<<<<

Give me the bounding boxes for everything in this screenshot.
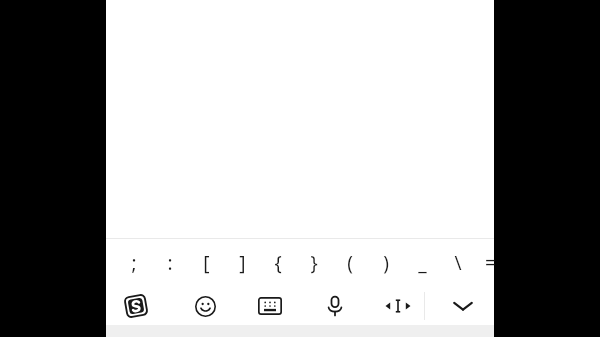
staticText: [	[203, 250, 210, 276]
staticText: \	[454, 250, 462, 276]
staticText: :	[167, 250, 173, 276]
button[interactable]: =	[476, 239, 504, 287]
button[interactable]: ]	[224, 239, 260, 287]
button[interactable]: \	[440, 239, 476, 287]
staticText: {	[274, 250, 282, 276]
button[interactable]: Move cursor	[376, 287, 420, 325]
button[interactable]: ;	[116, 239, 152, 287]
button[interactable]: Switch keyboard	[248, 287, 292, 325]
staticText: ]	[239, 250, 246, 276]
button[interactable]: (	[332, 239, 368, 287]
button[interactable]: )	[368, 239, 404, 287]
button[interactable]: Voice input	[313, 287, 357, 325]
staticText: _	[418, 250, 427, 276]
staticText: )	[383, 250, 389, 276]
staticText: (	[347, 250, 353, 276]
button[interactable]: Input method settings	[114, 287, 158, 325]
staticText: }	[310, 250, 318, 276]
button[interactable]: {	[260, 239, 296, 287]
staticText: =	[485, 250, 496, 276]
button[interactable]: Hide keyboard	[441, 287, 485, 325]
button[interactable]: Emoji	[183, 287, 227, 325]
staticText: ;	[131, 250, 137, 276]
button[interactable]: }	[296, 239, 332, 287]
button[interactable]: _	[404, 239, 440, 287]
button[interactable]: [	[188, 239, 224, 287]
button[interactable]: :	[152, 239, 188, 287]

>>>>

What you return must match each record exactly and contain no images.

REPLY TO THE EXERCISE |
Give me the bounding boxes for everything in this screenshot.
staticText: [	[203, 250, 210, 276]
staticText: \	[454, 250, 462, 276]
staticText: :	[167, 250, 173, 276]
button[interactable]: =	[476, 239, 504, 287]
button[interactable]: ]	[224, 239, 260, 287]
button[interactable]: \	[440, 239, 476, 287]
staticText: {	[274, 250, 282, 276]
button[interactable]: Move cursor	[376, 287, 420, 325]
button[interactable]: ;	[116, 239, 152, 287]
button[interactable]: Switch keyboard	[248, 287, 292, 325]
staticText: ]	[239, 250, 246, 276]
button[interactable]: (	[332, 239, 368, 287]
button[interactable]: )	[368, 239, 404, 287]
button[interactable]: Voice input	[313, 287, 357, 325]
staticText: _	[418, 250, 427, 276]
staticText: )	[383, 250, 389, 276]
staticText: (	[347, 250, 353, 276]
button[interactable]: Input method settings	[114, 287, 158, 325]
staticText: }	[310, 250, 318, 276]
button[interactable]: {	[260, 239, 296, 287]
staticText: =	[485, 250, 496, 276]
button[interactable]: Hide keyboard	[441, 287, 485, 325]
button[interactable]: Emoji	[183, 287, 227, 325]
staticText: ;	[131, 250, 137, 276]
button[interactable]: }	[296, 239, 332, 287]
button[interactable]: _	[404, 239, 440, 287]
button[interactable]: [	[188, 239, 224, 287]
button[interactable]: :	[152, 239, 188, 287]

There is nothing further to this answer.